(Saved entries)
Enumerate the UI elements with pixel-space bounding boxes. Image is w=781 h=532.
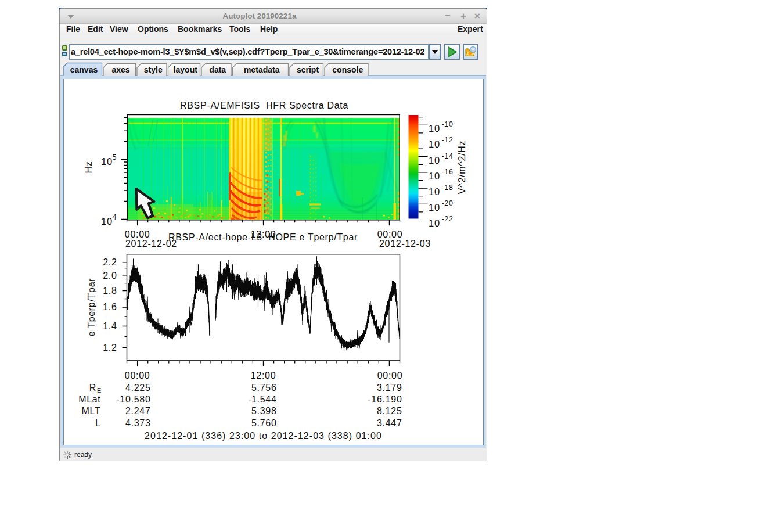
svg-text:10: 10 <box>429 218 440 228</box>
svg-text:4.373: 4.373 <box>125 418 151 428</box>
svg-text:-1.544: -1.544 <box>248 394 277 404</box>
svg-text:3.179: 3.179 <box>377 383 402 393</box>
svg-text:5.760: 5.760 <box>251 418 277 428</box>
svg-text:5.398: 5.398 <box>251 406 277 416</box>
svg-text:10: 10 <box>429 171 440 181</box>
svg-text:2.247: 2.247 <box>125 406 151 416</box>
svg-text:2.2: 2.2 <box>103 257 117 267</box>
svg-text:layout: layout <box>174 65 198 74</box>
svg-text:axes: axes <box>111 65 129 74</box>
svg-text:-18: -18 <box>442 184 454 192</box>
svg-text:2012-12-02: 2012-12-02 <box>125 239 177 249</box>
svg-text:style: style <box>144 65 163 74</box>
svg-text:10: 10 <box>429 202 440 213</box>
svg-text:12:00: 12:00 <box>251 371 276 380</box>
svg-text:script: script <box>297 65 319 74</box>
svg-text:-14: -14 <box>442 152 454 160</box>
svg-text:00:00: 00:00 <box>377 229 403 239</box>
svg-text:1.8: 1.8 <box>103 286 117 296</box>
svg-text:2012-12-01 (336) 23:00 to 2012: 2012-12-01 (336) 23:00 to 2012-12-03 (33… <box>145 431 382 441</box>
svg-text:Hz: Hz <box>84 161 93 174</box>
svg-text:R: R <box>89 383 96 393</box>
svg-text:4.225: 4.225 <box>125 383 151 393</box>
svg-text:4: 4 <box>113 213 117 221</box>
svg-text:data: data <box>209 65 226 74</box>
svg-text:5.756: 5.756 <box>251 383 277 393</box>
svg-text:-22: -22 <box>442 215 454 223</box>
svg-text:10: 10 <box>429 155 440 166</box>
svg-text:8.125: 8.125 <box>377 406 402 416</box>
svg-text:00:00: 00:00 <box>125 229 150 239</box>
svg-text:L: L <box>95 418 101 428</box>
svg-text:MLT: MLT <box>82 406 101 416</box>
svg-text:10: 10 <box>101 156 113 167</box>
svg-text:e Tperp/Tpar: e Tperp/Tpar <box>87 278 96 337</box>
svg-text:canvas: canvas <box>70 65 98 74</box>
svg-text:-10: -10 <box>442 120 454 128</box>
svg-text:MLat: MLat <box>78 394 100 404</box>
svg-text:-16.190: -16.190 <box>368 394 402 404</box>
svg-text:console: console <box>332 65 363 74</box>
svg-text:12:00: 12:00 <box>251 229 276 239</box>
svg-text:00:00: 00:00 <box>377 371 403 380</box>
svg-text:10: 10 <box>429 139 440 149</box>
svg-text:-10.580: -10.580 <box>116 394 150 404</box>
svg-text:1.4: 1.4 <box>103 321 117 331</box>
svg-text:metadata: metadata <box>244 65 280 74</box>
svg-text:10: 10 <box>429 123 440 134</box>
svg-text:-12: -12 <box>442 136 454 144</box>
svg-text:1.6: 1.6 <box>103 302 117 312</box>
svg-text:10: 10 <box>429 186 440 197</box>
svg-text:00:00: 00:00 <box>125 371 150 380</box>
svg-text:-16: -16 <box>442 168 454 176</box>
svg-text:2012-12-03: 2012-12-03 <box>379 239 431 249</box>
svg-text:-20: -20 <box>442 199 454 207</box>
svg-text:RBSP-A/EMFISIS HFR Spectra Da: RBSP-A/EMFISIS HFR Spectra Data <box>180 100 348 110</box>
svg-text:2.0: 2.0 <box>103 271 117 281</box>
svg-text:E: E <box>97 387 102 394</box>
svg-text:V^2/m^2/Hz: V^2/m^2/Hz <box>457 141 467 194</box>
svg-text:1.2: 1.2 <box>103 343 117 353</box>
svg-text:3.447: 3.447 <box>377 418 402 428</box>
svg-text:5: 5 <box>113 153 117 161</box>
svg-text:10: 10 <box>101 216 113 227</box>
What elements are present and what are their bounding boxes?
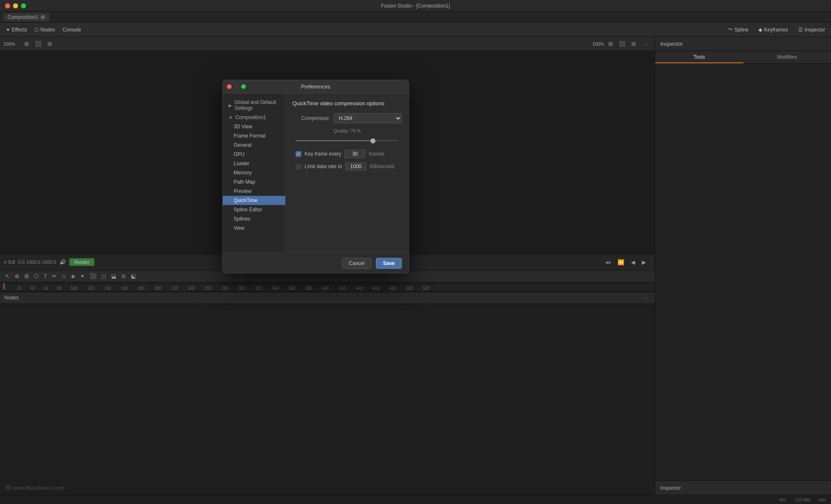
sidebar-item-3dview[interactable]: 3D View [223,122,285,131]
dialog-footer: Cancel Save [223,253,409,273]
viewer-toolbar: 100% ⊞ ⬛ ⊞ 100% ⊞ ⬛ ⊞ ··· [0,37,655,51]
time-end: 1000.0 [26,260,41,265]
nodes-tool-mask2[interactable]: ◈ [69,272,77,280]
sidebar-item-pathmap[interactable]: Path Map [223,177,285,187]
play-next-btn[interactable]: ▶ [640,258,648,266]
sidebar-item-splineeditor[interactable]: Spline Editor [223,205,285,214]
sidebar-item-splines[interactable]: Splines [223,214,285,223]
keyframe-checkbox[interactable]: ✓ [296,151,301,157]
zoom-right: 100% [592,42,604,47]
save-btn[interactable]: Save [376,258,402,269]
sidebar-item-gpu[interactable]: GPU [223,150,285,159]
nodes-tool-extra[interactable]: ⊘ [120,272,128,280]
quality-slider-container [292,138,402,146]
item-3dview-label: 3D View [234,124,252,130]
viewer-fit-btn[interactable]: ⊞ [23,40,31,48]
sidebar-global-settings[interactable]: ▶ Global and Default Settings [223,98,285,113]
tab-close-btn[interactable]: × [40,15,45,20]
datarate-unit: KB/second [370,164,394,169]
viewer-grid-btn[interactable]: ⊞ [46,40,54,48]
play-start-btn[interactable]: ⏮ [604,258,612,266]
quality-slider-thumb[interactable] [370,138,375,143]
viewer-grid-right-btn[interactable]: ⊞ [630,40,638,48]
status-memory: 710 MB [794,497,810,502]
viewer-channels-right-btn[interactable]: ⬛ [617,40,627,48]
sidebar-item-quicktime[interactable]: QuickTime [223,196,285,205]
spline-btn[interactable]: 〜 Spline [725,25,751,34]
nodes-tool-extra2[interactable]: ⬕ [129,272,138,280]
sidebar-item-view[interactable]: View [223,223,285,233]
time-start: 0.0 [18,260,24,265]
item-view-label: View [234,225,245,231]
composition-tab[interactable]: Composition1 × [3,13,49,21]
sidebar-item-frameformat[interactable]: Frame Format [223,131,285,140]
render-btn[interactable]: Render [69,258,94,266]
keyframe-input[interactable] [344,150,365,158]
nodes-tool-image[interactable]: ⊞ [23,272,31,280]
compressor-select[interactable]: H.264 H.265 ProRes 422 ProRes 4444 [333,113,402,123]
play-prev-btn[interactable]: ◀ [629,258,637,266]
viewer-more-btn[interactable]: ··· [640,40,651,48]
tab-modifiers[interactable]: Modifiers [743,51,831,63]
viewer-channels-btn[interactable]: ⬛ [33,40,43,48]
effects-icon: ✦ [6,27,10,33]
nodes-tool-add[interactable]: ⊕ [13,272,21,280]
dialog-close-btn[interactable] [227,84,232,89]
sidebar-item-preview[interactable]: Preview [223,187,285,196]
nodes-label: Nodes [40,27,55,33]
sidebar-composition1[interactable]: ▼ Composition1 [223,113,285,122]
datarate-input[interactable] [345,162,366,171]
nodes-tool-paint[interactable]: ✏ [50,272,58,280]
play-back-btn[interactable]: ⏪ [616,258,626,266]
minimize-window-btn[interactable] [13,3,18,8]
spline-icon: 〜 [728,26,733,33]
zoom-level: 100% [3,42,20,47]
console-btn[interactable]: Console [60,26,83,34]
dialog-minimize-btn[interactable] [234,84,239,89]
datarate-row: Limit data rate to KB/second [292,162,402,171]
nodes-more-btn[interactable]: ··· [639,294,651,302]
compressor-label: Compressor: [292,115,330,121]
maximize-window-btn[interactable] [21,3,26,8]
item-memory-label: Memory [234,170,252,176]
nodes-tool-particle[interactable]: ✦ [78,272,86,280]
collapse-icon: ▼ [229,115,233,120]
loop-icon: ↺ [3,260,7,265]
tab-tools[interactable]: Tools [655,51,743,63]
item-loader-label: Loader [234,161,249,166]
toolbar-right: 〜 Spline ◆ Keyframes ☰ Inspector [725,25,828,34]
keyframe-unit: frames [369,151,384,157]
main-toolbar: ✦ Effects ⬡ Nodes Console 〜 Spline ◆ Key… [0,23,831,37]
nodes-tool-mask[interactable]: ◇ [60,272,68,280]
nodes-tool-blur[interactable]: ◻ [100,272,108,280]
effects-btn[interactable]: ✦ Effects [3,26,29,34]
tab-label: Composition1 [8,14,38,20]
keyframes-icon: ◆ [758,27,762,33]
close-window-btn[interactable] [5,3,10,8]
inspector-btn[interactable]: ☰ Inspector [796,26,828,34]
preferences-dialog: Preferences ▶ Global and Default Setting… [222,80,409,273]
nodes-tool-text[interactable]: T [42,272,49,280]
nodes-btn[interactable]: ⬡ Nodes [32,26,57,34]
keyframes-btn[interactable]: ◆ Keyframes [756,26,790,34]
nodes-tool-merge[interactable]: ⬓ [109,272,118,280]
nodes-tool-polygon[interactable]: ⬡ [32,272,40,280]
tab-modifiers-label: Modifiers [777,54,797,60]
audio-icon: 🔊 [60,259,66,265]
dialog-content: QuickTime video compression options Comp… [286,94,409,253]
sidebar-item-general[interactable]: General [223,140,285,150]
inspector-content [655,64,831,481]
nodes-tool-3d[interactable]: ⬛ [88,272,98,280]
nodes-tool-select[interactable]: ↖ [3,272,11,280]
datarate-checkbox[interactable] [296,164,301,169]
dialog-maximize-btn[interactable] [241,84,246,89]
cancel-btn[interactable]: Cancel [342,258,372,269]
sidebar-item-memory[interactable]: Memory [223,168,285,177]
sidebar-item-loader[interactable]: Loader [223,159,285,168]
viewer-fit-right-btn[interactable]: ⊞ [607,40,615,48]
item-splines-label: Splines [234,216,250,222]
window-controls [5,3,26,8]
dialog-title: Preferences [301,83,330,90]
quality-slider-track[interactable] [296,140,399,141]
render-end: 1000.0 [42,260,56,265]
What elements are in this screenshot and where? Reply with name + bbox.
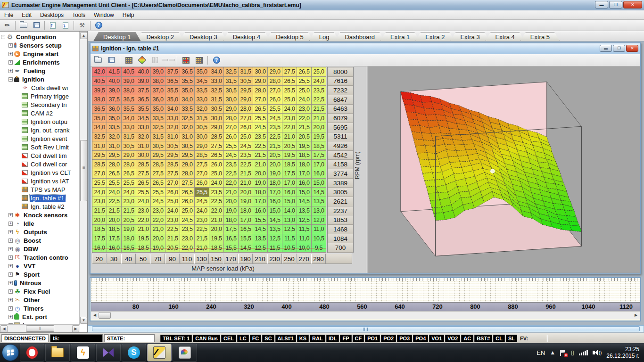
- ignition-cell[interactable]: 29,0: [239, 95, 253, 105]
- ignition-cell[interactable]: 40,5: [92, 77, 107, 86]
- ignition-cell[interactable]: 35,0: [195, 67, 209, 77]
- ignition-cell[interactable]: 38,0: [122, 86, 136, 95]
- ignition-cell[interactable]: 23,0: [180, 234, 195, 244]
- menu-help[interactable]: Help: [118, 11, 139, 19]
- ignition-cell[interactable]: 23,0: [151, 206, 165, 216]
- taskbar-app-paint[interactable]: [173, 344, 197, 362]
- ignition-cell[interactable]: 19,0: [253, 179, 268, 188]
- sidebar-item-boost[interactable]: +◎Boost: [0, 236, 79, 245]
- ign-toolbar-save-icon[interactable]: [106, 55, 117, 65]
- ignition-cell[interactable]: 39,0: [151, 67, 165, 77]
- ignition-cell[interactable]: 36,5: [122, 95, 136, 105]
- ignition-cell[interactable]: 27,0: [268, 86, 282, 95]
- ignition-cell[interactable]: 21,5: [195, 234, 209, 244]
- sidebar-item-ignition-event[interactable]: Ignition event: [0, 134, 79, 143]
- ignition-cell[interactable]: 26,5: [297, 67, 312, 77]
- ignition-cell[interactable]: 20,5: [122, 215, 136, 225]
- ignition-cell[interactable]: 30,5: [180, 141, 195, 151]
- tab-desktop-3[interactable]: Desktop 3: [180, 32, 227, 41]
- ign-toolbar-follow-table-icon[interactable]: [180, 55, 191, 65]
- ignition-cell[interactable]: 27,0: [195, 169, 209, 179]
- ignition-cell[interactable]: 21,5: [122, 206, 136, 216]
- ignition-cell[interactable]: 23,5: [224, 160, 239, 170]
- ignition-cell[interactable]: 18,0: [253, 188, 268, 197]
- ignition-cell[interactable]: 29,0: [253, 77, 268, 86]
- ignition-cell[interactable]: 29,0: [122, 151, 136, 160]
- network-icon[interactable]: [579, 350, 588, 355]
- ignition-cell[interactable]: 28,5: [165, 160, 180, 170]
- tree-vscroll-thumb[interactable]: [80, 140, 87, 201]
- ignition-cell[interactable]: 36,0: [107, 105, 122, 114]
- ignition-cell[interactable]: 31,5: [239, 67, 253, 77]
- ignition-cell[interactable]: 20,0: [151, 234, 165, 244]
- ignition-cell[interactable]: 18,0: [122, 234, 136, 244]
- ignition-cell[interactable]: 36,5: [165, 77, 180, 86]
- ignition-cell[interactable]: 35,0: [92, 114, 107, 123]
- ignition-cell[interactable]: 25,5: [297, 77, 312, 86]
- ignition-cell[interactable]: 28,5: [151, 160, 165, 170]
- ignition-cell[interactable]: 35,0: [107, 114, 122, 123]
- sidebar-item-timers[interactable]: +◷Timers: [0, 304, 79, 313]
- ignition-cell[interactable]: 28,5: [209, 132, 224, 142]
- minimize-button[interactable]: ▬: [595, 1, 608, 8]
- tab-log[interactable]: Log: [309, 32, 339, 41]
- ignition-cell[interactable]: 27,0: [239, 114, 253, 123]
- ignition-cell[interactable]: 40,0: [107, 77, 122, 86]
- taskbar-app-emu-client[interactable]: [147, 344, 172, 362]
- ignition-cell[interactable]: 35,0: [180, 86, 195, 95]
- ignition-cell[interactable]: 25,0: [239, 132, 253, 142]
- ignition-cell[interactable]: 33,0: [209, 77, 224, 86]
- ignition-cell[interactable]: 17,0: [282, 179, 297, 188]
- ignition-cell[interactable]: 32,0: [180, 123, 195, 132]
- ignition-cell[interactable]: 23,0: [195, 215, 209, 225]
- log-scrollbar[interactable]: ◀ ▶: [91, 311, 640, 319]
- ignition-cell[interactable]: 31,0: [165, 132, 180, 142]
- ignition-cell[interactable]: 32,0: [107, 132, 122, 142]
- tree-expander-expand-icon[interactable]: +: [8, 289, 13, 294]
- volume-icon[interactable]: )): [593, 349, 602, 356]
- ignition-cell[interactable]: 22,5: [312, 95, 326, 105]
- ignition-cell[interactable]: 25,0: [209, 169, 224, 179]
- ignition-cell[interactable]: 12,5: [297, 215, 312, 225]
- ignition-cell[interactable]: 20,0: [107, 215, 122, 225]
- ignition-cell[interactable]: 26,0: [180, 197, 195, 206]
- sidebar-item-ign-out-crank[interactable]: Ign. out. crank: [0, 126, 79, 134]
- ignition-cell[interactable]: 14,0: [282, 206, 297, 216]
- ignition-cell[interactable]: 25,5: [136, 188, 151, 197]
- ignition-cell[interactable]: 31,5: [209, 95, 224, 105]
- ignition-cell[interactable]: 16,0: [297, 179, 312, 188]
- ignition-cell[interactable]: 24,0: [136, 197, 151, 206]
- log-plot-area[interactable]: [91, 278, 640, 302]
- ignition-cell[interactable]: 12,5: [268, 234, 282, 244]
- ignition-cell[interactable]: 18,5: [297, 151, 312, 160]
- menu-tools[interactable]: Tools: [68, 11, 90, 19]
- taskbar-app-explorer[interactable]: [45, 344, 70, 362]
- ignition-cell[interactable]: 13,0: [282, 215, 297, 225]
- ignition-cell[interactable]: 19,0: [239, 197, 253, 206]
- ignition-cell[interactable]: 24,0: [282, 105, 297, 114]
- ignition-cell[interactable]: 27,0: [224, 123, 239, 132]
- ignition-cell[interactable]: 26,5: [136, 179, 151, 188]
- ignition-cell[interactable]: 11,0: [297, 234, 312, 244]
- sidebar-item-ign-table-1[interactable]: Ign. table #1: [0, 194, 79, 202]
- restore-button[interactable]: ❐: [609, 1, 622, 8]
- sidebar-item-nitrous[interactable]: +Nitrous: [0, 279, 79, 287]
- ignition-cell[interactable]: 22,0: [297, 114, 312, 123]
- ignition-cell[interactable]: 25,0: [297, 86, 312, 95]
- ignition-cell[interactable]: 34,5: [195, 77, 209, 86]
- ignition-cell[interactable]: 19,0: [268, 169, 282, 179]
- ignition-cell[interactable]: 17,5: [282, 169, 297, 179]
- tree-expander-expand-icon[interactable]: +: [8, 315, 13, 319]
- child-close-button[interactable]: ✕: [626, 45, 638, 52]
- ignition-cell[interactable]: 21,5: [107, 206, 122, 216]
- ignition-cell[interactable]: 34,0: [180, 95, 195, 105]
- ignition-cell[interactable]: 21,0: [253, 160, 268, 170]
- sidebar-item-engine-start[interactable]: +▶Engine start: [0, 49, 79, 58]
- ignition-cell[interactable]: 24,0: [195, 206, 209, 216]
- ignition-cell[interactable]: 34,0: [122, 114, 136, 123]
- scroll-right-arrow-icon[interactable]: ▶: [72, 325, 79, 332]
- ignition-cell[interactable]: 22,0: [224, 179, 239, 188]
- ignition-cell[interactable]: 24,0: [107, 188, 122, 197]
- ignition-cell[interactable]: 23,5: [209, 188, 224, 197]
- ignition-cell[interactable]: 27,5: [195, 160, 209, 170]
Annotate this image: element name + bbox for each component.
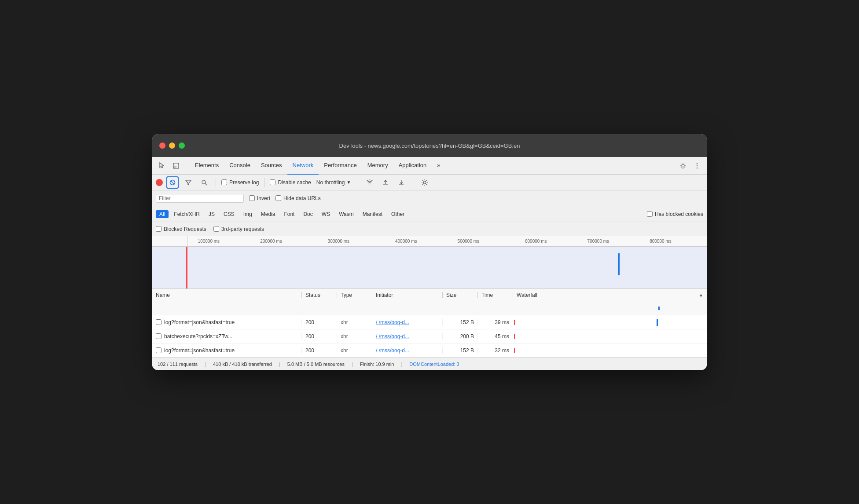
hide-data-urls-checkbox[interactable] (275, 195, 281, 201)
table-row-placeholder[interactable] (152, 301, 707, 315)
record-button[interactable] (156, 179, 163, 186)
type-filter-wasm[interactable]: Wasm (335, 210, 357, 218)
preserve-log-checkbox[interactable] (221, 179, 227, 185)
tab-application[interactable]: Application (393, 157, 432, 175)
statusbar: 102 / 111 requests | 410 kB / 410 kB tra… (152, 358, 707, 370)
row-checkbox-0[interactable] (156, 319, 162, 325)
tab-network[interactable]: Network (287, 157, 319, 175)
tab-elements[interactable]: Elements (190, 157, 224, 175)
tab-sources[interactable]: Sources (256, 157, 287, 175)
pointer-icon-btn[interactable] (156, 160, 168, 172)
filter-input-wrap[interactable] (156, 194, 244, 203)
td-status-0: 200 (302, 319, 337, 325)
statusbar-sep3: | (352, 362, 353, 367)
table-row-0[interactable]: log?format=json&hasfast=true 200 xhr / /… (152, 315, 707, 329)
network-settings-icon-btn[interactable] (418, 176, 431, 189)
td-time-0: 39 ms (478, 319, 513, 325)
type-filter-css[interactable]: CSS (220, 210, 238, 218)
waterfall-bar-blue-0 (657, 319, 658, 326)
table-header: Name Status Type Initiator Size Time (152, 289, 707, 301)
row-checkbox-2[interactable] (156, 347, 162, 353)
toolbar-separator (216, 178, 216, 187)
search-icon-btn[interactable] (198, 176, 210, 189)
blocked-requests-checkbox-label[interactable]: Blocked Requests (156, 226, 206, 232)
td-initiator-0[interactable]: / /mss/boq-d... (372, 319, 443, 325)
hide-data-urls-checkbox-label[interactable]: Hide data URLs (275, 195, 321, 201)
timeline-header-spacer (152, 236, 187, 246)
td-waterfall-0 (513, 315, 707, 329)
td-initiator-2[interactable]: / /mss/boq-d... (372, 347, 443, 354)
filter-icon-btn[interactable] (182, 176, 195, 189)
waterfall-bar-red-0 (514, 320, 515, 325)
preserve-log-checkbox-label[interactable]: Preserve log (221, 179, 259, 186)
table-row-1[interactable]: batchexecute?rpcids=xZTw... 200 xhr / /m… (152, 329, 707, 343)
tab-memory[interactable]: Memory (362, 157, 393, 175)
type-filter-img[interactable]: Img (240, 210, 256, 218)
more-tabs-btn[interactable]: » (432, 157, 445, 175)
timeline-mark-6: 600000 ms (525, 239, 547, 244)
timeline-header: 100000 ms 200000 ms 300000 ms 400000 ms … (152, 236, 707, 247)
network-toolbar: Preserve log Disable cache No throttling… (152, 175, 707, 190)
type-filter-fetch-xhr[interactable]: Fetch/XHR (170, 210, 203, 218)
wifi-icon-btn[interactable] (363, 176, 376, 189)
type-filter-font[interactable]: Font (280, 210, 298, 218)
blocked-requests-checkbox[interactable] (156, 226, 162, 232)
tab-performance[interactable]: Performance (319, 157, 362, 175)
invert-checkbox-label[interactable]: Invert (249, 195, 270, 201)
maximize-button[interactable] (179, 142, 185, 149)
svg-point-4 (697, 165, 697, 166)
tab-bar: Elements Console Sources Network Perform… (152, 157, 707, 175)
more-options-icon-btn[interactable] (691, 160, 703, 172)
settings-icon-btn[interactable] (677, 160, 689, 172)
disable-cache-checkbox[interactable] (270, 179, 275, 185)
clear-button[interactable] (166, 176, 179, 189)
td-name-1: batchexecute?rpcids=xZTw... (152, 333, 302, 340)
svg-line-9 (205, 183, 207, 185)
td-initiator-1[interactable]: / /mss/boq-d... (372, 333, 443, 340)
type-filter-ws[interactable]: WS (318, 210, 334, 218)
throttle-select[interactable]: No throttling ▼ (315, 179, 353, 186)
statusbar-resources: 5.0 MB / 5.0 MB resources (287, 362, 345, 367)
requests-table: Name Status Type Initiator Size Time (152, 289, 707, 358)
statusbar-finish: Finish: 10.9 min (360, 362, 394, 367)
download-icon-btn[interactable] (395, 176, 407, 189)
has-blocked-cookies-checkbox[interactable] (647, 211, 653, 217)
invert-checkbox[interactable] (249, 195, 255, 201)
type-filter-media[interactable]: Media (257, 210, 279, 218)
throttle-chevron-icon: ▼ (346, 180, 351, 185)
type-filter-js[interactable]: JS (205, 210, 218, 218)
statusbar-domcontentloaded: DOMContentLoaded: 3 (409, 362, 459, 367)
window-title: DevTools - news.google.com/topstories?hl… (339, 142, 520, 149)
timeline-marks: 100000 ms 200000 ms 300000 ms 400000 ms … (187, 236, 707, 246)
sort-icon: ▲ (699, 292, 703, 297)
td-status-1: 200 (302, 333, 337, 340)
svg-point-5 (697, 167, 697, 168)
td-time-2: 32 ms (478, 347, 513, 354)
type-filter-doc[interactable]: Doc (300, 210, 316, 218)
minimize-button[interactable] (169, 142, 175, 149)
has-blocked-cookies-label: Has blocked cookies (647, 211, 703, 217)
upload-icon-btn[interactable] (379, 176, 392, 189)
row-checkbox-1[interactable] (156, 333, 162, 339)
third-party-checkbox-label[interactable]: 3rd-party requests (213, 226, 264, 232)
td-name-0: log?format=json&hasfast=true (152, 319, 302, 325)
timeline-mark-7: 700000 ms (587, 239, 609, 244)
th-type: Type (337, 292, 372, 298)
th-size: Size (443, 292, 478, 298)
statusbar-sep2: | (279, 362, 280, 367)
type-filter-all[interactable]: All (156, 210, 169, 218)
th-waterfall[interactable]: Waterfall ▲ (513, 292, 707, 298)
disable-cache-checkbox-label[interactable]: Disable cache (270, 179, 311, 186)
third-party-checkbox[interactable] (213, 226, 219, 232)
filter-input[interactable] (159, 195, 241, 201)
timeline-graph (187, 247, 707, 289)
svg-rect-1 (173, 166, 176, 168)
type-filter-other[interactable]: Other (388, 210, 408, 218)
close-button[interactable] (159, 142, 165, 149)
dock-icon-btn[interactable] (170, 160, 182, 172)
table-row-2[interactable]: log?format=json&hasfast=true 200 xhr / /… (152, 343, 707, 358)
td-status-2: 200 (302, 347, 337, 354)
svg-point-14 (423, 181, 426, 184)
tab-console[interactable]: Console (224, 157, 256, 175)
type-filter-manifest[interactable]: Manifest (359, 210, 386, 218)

* [Work to be completed]: Track down every line in the entries that includes the string "select", and copy it.

* [Output below]:
compressor-select[interactable]: H.264 H.265 ProRes 422 ProRes 4444 [333,113,402,123]
nodes-tool-select[interactable]: ↖ [3,272,11,280]
throttle-select[interactable]: No throttling ▼ (315, 179, 353, 186)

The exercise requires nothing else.